Dataset items
· · · · ·
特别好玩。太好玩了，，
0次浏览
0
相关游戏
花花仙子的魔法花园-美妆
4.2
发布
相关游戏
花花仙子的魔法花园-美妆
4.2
· · · · ·
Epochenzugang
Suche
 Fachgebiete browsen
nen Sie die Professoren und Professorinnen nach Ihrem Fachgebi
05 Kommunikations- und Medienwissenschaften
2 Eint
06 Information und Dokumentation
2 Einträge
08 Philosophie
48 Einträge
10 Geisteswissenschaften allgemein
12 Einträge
· · · · ·
Retype the portion of the data above that starts on the line with "Fachgebiete browsen" and finishes on the line with "12 Einträge", including both of those lines.

## YOUR SOLUTION
 Fachgebiete browsen
nen Sie die Professoren und Professorinnen nach Ihrem Fachgebi
05 Kommunikations- und Medienwissenschaften
2 Eint
06 Information und Dokumentation
2 Einträge
08 Philosophie
48 Einträge
10 Geisteswissenschaften allgemein
12 Einträge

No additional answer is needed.